STORED DATA
=== Section Start ===

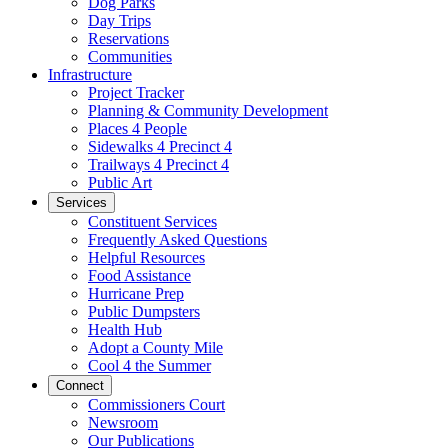
Dog Parks
Day Trips
Reservations
Communities
Infrastructure
Project Tracker
Planning & Community Development
Places 4 People
Sidewalks 4 Precinct 4
Trailways 4 Precinct 4
Public Art
Services
Constituent Services
Frequently Asked Questions
Helpful Resources
Food Assistance
Hurricane Prep
Public Dumpsters
Health Hub
Adopt a County Mile
Cool 4 the Summer
Connect
Commissioners Court
Newsroom
Our Publications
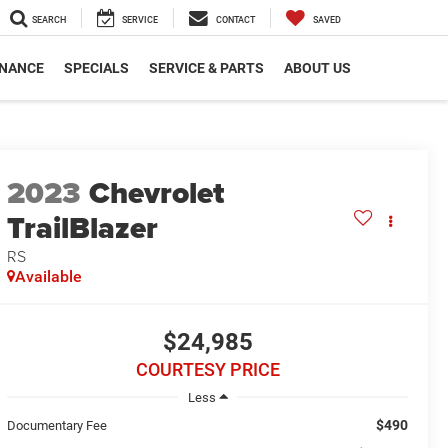
SEARCH
SERVICE
CONTACT
SAVED
INANCE
SPECIALS
SERVICE & PARTS
ABOUT US
2023
Chevrolet
TrailBlazer
RS
Available
$24,985
COURTESY PRICE
Less
$490
Documentary Fee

=== Section End ===

Going through the data above, count the lines where the string "Precinct" appears, and answer with only that number.

2